Apesar de tudo isto, eu adoro esta cena e também toda a interpretação de Dan Stevens. Esta cena cria de imediato uma química entre o casal Edward/Elinor. Embora pareça inicialmente que este Edward possa vir a ser alguém distante do original, acabo por pensar justamente o oposto. A timidez e a insegurança que são características da personalidade de Edward revelam-se gradualmente.  O tom de voz, a sua postura corporal, os seus gestos, tudo isto denota uma maneira de ser pausada, tranquila e recatada. Um Edward Ferrars que não gosta de ser o centro das atenções, ou como diria Jane: “não tinha queda para grandes  homens nem para grandes carruagens. Todos os seus desejos se centralizam no conforto  doméstico e na calma da vida familiar”.

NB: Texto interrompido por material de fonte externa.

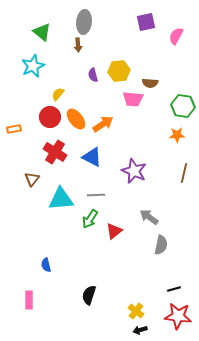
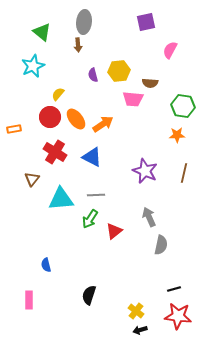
pink semicircle: moved 6 px left, 14 px down
purple star: moved 11 px right
gray arrow: rotated 30 degrees clockwise
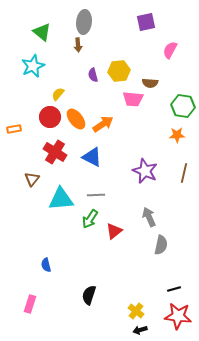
pink rectangle: moved 1 px right, 4 px down; rotated 18 degrees clockwise
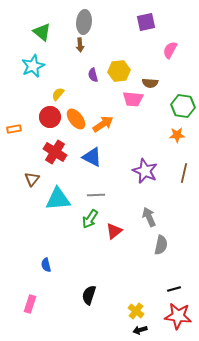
brown arrow: moved 2 px right
cyan triangle: moved 3 px left
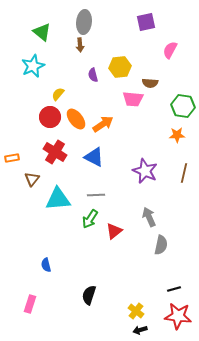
yellow hexagon: moved 1 px right, 4 px up
orange rectangle: moved 2 px left, 29 px down
blue triangle: moved 2 px right
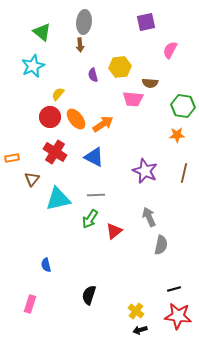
cyan triangle: rotated 8 degrees counterclockwise
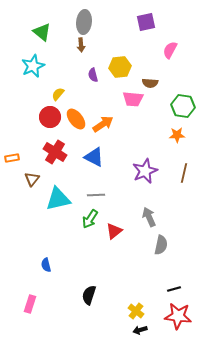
brown arrow: moved 1 px right
purple star: rotated 25 degrees clockwise
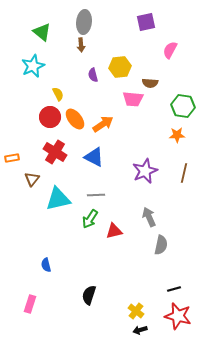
yellow semicircle: rotated 112 degrees clockwise
orange ellipse: moved 1 px left
red triangle: rotated 24 degrees clockwise
red star: rotated 8 degrees clockwise
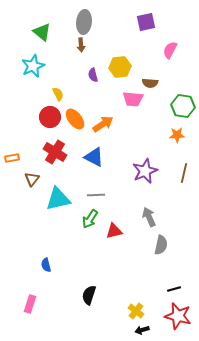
black arrow: moved 2 px right
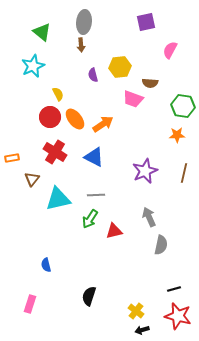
pink trapezoid: rotated 15 degrees clockwise
black semicircle: moved 1 px down
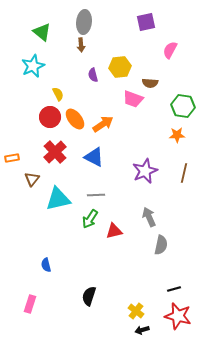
red cross: rotated 15 degrees clockwise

Edward/Dan passa-nos uma serenidade que adivinhamos na personagem criada por Jane Austen. O que me impressiona é que ele consegue conjugar todo este lado da timidez com um certo humor.

 

Devo dizer que Dan Stevens é outro actor que eu não conhecia até ver esta mini-série, e surpreendeu-me. Devo dizer que, junto com Hattie Morahan, é uma das interpretações de que eu mais gosto nesta produção. Aliás, ambos (Dan Stevens e Hattie Morahan) fizeram um casal extremamente convincente e apaixonante.

 

A prestação de Dan Stevens impressiou-me e veio selar o meu processo de reconciliação com Edward Ferrars.